(Extracted records)

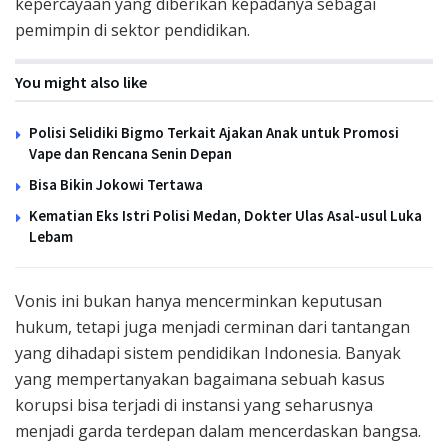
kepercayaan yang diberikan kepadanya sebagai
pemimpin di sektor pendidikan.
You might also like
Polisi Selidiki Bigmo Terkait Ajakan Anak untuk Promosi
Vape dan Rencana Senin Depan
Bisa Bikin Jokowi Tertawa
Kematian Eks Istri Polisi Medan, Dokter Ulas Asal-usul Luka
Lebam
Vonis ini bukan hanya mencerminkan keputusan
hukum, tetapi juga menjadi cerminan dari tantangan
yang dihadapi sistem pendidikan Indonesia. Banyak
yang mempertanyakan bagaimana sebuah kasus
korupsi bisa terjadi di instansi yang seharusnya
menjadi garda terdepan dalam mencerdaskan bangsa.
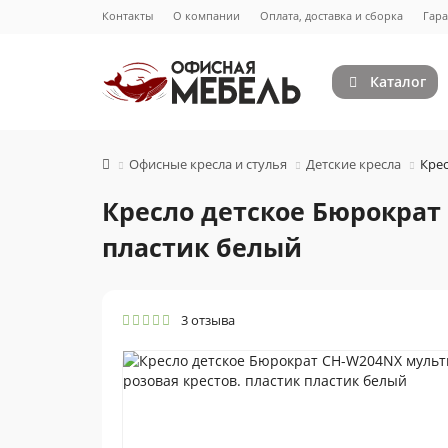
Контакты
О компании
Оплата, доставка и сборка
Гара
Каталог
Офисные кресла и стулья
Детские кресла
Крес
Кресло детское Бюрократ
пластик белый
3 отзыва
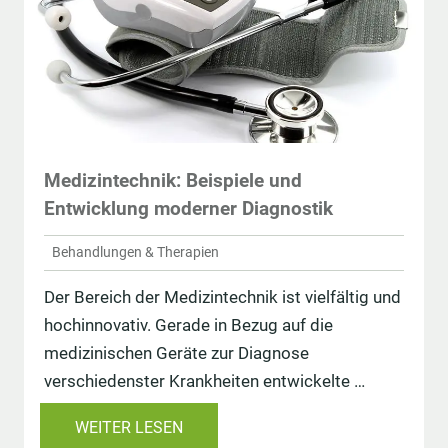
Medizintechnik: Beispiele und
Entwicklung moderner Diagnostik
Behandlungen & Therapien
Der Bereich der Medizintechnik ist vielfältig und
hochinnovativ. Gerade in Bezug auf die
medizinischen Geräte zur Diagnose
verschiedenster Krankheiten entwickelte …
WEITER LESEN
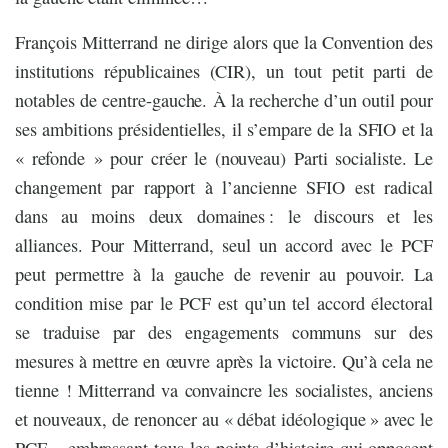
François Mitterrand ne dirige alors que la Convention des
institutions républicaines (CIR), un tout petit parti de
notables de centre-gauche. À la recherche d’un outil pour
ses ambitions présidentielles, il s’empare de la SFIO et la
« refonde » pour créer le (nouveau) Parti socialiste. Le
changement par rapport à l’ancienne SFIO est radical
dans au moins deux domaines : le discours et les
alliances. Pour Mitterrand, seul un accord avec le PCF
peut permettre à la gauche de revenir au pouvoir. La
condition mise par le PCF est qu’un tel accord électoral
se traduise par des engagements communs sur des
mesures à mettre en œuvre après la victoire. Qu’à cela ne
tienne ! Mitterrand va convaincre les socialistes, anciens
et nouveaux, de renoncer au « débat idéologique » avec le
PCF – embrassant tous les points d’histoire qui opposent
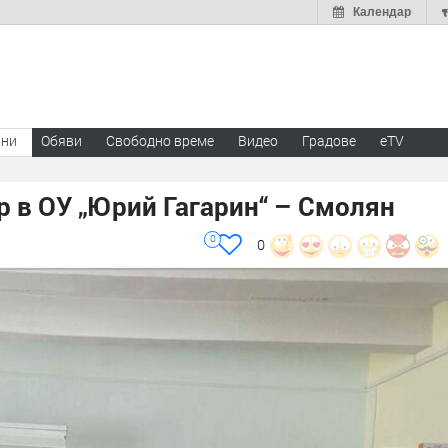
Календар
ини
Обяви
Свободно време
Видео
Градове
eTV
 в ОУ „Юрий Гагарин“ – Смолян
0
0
---
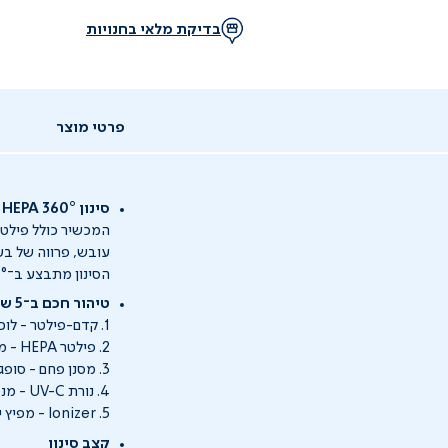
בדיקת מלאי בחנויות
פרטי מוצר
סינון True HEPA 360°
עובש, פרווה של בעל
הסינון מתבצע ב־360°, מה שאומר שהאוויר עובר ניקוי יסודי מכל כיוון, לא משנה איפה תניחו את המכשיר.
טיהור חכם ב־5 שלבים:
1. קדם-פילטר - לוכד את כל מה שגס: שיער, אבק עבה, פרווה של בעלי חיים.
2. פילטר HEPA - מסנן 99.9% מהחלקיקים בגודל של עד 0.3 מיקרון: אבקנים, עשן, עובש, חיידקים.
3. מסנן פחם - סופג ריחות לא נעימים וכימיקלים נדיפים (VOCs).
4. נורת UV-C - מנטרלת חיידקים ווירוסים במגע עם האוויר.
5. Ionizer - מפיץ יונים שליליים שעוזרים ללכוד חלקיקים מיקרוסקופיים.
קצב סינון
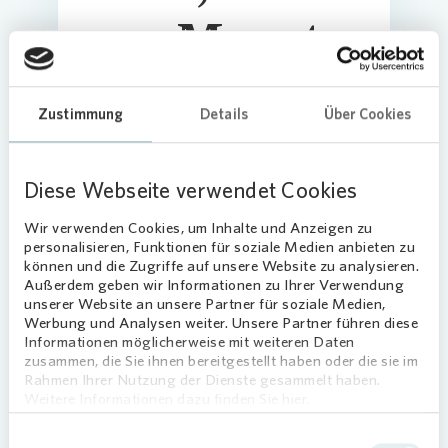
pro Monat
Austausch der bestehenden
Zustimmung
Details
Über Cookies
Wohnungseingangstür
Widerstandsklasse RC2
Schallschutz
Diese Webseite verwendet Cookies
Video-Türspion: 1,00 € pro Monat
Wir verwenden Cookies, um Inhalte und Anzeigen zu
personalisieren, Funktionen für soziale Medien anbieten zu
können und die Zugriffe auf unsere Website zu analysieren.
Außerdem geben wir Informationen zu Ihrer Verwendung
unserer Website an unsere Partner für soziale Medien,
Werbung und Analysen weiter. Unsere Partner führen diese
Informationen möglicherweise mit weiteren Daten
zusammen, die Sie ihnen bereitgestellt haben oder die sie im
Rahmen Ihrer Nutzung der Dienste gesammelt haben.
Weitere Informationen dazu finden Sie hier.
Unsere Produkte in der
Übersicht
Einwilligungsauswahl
==
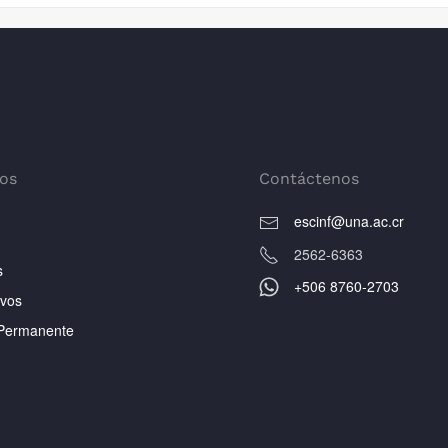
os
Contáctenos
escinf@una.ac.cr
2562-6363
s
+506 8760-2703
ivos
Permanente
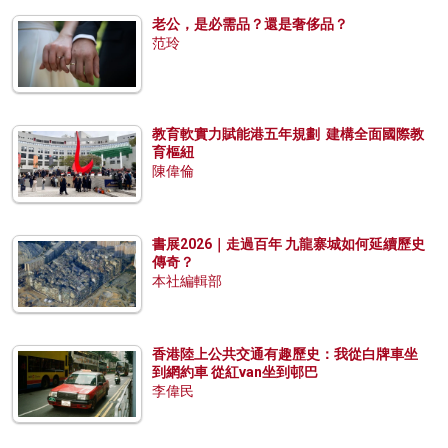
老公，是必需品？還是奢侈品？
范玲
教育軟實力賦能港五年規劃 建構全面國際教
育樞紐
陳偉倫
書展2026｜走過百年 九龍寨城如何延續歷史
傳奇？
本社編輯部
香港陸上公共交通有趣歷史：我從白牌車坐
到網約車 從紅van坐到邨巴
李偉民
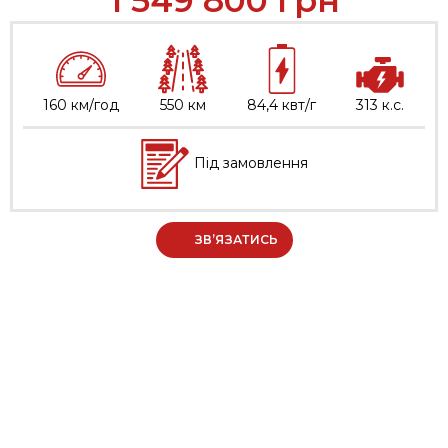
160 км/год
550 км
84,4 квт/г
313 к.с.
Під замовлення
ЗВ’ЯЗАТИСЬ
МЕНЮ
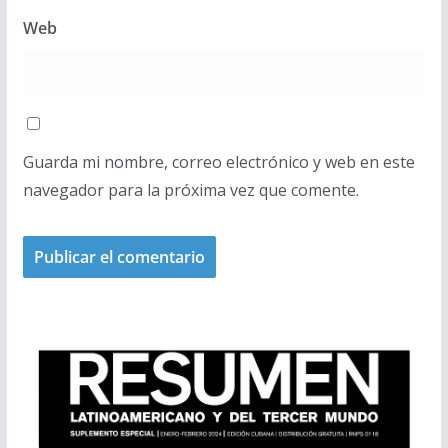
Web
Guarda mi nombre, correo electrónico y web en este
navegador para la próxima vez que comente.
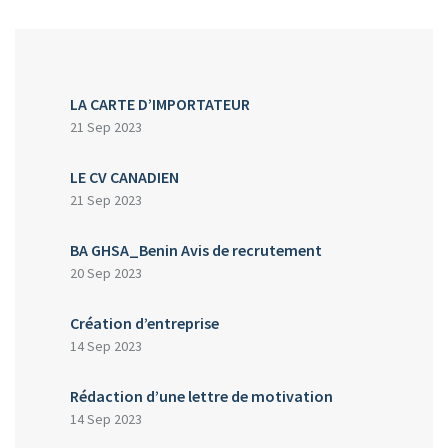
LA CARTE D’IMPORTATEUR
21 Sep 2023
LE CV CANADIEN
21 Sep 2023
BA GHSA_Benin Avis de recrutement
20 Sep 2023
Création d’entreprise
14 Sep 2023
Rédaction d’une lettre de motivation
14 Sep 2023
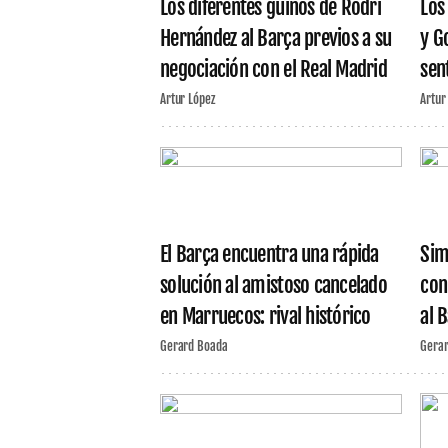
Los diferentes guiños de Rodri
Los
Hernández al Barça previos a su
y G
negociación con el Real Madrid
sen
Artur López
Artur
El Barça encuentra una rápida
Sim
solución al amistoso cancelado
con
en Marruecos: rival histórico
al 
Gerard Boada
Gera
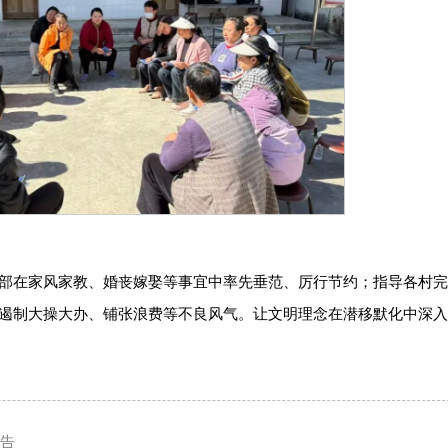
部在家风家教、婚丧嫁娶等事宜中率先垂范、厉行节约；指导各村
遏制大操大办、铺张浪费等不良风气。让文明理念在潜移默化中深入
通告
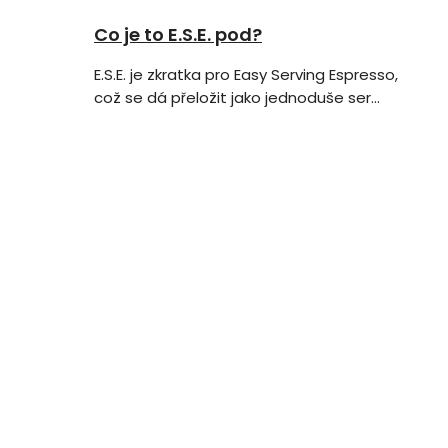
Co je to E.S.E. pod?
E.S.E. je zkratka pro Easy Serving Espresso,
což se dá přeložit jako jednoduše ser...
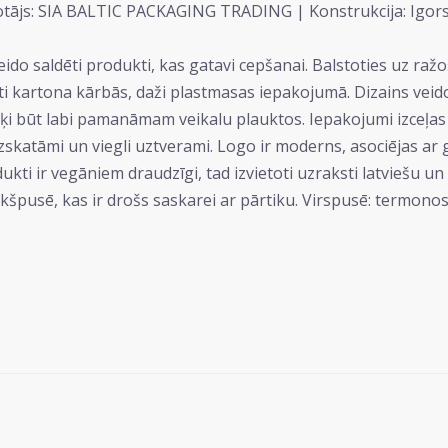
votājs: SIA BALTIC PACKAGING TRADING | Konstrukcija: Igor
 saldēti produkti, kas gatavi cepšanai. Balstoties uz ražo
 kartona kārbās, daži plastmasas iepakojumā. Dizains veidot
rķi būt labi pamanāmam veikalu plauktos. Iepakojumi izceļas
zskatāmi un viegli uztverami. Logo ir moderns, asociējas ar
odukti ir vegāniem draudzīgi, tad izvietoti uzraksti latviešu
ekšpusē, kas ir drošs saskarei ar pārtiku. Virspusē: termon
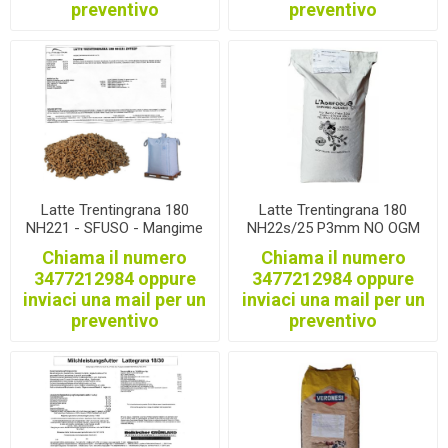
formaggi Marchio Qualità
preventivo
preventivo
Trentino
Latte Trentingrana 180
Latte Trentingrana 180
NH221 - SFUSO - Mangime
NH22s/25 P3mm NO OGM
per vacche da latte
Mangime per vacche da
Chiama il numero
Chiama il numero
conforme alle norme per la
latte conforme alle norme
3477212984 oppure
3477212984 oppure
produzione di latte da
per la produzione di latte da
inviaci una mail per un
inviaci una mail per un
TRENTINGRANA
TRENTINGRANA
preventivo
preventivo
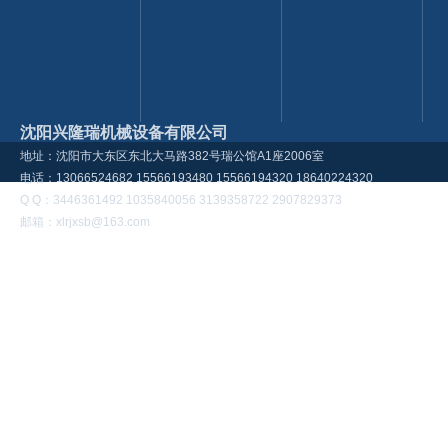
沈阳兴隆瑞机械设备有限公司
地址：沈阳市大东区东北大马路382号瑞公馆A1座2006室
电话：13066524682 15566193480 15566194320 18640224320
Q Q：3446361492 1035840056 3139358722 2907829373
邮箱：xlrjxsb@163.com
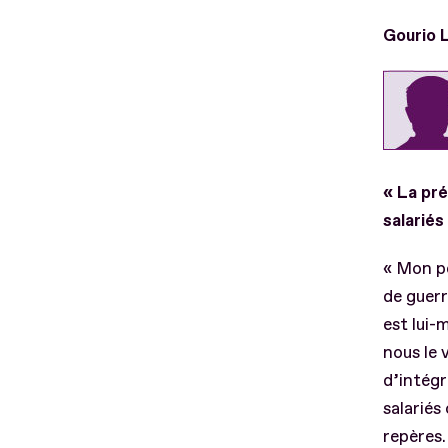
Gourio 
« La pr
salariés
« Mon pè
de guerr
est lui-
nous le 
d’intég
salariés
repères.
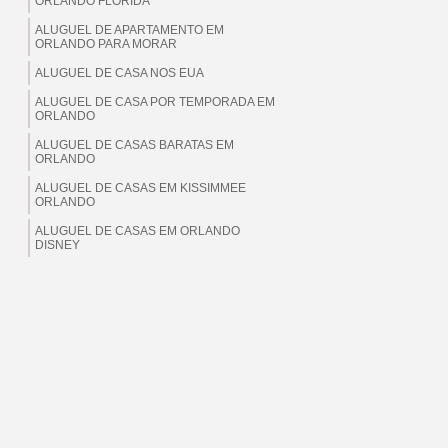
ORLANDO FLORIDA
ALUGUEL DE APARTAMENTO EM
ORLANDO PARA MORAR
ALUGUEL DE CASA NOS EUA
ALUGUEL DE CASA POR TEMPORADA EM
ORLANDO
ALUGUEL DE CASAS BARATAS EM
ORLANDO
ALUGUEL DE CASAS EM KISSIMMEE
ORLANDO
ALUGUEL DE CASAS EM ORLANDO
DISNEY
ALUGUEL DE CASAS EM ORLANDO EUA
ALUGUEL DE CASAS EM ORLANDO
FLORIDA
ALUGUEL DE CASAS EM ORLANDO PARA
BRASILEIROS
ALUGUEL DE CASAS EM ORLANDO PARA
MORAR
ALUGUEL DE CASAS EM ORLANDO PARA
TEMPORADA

- [WHAT YOU WILL DO]:
Line count for "gauche": count the lines of the records above that contain it and give only the number.

- [EXERCISE SOLUTION]:
2